3. Hertzmann and Boyce argue that “it is not genes or environment, nor is it genes and environment, but rather it is gene-by-environment interactions that influence developmental trajectories.” To what extent do you think that GxE interactions can contribute to major disparities along racial/ethnic, socioeconomic, or geographic dimensions?
Gene-by-environment interactions play an essential role in creating and perpetuating all of these types of disparities. From a socioeconomic perspective, lower parental education can lead to poor health literacy and lower income, which can reduce the resources that families have to devote to raising children. As Hertzmann and Boyce discuss, adequate sensory stimulation in infants during critical time periods is necessary for both physical and psychosocial development, and failure to provide those stimuli increases risk of developmental delay. Such developmental delays then limit the child’s educational attainment and income potential as an adult later in life, which exacerbates socioeconomic disparities.

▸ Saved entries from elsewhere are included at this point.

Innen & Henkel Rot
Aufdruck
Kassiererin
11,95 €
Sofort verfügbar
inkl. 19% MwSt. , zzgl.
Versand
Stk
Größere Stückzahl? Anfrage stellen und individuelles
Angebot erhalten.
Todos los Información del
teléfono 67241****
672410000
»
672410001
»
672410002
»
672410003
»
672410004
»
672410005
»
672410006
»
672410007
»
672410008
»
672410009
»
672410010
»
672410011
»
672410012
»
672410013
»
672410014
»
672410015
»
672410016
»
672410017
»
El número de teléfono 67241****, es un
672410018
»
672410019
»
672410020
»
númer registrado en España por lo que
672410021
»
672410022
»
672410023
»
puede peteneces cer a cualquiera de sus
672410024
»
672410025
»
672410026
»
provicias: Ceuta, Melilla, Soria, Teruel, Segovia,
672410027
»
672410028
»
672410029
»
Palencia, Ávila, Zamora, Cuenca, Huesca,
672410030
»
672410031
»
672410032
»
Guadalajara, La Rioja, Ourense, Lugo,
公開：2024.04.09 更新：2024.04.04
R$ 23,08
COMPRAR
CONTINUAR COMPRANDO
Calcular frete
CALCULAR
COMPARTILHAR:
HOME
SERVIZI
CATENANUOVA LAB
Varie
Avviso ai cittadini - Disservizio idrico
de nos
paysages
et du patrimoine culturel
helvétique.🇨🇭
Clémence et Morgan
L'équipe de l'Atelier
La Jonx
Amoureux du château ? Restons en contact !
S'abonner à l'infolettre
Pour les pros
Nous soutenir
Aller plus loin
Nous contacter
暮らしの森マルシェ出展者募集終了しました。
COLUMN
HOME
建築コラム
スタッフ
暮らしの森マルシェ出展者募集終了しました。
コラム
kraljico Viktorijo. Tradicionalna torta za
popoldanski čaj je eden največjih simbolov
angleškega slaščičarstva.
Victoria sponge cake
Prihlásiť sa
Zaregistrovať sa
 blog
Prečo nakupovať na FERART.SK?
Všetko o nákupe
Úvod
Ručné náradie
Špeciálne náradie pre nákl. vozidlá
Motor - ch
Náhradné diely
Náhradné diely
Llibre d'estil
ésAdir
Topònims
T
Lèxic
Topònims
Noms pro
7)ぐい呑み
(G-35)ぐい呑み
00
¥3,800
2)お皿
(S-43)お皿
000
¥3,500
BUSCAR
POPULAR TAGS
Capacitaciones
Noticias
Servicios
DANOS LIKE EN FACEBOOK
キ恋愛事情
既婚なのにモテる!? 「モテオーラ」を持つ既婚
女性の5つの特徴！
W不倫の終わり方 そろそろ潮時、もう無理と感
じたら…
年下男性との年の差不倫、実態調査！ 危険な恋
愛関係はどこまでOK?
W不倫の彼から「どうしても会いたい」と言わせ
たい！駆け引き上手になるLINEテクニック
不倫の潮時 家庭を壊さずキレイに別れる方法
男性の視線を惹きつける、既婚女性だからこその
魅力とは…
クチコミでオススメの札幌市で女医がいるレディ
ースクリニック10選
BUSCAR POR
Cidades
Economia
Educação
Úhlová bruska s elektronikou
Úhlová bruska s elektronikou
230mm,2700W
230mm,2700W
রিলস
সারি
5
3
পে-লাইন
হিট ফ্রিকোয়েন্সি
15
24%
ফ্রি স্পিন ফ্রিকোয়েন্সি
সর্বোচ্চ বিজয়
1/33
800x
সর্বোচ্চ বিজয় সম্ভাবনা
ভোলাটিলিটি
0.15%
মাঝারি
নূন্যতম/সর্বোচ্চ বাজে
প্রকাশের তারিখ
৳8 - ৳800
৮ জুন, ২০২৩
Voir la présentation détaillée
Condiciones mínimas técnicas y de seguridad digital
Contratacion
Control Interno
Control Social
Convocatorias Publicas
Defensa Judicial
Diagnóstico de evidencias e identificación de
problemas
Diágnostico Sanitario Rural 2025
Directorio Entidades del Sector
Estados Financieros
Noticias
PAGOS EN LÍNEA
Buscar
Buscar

GxE interactions also contribute to racial/ethnic disparities in the above situation because racism and discrimination also reduce resources that some families have for raising children, resulting in the subsequent cascade of events described. Then these resulting disparities unfortunately may be used to perpetuate racism (e.g., using the observation that people of race X do not end up as socioeconomically “successful” or physically/psychosocially “healthy” to justify the incorrect conclusion that these disparities are inherent to being of race X).
From a geographic perspective, families who live in poorer neighborhoods are also more likely to be deprived of community resources that might be able to help alleviate the child-rearing disparities described (e.g., daycare or after-school programs that provide appropriate educational/social stimuli while parents are at work). Another example would be community resources that help reduce negative health behaviors like alcohol or drug addiction. These disparities in community resources then exacerbate geographic disparities in health.